=== Begin Enclosure ===
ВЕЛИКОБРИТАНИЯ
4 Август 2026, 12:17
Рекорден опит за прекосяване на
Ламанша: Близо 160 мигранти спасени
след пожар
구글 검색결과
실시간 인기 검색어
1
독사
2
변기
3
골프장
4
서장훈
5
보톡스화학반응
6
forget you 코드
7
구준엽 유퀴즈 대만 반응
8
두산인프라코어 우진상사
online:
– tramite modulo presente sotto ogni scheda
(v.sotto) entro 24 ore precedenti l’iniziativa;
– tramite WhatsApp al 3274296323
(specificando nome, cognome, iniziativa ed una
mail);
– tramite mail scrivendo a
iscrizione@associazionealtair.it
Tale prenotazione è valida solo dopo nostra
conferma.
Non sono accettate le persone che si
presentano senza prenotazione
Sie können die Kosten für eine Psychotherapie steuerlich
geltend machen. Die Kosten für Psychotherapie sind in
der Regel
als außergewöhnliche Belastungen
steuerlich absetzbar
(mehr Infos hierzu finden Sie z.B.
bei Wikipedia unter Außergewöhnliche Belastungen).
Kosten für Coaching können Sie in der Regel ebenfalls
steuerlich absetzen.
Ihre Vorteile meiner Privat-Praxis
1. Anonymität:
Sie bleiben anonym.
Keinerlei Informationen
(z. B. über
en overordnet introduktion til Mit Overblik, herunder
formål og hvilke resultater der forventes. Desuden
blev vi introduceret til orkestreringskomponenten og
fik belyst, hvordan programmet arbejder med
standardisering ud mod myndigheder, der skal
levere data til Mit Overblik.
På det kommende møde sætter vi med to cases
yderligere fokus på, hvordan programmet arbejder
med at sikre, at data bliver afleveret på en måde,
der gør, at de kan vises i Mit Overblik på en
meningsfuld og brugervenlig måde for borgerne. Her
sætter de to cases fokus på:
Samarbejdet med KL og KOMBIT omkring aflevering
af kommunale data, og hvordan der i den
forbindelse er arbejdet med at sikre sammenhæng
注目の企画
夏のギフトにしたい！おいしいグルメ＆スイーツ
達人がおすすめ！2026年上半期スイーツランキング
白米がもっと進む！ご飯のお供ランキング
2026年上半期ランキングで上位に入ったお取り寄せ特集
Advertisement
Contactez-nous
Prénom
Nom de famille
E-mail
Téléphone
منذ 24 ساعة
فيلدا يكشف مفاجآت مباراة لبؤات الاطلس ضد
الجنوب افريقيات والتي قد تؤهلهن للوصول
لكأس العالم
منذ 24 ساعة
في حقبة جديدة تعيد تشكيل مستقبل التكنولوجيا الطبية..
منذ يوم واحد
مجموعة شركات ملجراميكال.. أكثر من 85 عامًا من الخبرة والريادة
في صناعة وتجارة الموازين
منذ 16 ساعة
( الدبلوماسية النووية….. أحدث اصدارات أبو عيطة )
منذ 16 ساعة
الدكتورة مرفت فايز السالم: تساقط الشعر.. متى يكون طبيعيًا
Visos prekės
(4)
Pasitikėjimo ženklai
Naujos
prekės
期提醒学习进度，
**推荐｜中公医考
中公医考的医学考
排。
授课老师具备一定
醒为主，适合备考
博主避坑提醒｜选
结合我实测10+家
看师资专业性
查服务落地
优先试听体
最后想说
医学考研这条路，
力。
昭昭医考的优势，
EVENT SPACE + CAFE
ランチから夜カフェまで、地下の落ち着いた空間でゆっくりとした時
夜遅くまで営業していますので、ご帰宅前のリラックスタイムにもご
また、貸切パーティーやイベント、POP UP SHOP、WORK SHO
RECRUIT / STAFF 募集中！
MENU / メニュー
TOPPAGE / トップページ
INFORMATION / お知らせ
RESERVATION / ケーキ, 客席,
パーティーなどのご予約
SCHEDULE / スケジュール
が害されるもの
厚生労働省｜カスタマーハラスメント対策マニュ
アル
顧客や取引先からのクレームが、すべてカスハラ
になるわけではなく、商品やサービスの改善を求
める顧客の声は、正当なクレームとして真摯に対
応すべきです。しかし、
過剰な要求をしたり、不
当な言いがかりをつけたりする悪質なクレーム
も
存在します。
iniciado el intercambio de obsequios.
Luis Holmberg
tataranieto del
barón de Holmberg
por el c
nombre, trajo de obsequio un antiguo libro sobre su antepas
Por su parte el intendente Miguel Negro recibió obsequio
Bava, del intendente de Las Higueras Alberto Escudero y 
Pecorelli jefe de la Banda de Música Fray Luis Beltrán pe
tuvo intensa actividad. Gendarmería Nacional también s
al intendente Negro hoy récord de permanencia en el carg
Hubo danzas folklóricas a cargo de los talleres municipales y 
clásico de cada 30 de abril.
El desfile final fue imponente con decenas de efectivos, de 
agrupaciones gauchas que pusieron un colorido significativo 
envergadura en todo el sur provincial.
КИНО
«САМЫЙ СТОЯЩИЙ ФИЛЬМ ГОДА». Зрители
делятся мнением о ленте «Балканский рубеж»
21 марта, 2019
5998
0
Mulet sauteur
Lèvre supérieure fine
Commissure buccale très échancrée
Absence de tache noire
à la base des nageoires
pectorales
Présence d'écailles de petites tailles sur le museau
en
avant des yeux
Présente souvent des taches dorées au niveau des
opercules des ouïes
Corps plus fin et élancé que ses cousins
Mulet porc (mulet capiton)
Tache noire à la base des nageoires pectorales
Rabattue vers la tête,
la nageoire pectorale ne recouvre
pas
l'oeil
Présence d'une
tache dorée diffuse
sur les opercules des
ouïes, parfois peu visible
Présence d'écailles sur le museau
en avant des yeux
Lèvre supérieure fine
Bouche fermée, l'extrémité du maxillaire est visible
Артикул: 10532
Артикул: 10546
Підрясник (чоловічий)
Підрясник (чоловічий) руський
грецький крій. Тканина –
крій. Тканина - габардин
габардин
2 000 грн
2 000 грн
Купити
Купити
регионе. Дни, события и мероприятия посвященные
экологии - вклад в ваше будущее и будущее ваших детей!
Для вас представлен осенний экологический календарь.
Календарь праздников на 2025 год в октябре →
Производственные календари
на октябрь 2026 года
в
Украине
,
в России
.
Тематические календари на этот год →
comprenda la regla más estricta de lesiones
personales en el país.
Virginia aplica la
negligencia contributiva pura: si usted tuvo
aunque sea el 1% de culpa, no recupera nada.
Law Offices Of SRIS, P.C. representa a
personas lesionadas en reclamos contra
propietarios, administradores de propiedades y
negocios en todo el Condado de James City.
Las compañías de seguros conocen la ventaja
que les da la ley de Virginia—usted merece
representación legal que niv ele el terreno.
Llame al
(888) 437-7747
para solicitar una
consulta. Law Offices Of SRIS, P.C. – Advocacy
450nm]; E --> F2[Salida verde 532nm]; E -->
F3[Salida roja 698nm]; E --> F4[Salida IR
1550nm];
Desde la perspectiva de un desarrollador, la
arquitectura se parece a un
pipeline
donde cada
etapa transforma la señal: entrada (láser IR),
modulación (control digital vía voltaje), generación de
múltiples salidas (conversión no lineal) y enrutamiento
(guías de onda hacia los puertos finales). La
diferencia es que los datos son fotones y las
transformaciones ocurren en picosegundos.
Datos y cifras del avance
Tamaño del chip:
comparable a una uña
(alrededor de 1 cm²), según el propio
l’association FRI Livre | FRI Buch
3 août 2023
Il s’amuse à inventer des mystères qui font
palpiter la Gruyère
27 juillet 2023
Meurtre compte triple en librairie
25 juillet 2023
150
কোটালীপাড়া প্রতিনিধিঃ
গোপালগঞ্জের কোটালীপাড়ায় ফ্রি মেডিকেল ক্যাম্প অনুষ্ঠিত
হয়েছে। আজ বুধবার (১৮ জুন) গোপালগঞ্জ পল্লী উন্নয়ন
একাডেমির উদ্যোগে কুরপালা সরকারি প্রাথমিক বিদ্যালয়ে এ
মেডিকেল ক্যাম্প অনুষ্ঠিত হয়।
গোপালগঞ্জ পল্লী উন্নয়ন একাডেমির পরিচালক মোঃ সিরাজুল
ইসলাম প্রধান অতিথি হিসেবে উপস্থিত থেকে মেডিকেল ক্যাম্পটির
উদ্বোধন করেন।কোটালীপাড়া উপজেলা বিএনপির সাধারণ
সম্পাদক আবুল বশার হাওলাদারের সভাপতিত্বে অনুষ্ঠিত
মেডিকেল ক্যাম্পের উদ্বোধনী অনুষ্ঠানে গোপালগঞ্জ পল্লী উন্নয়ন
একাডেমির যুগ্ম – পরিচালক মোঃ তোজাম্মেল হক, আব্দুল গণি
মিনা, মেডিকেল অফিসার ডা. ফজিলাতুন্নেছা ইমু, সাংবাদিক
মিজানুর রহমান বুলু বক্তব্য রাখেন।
=== End Enclosure ===
### ACTIVITY
The entries above hold the needed span. Transcribe exactly the lines from the one with "levere data til Mit Overblik." to the one with "Samarbejdet med KL", both included.

### EXERCISE SOLUTION
levere data til Mit Overblik.
På det kommende møde sætter vi med to cases
yderligere fokus på, hvordan programmet arbejder
med at sikre, at data bliver afleveret på en måde,
der gør, at de kan vises i Mit Overblik på en
meningsfuld og brugervenlig måde for borgerne. Her
sætter de to cases fokus på:
Samarbejdet med KL og KOMBIT omkring aflevering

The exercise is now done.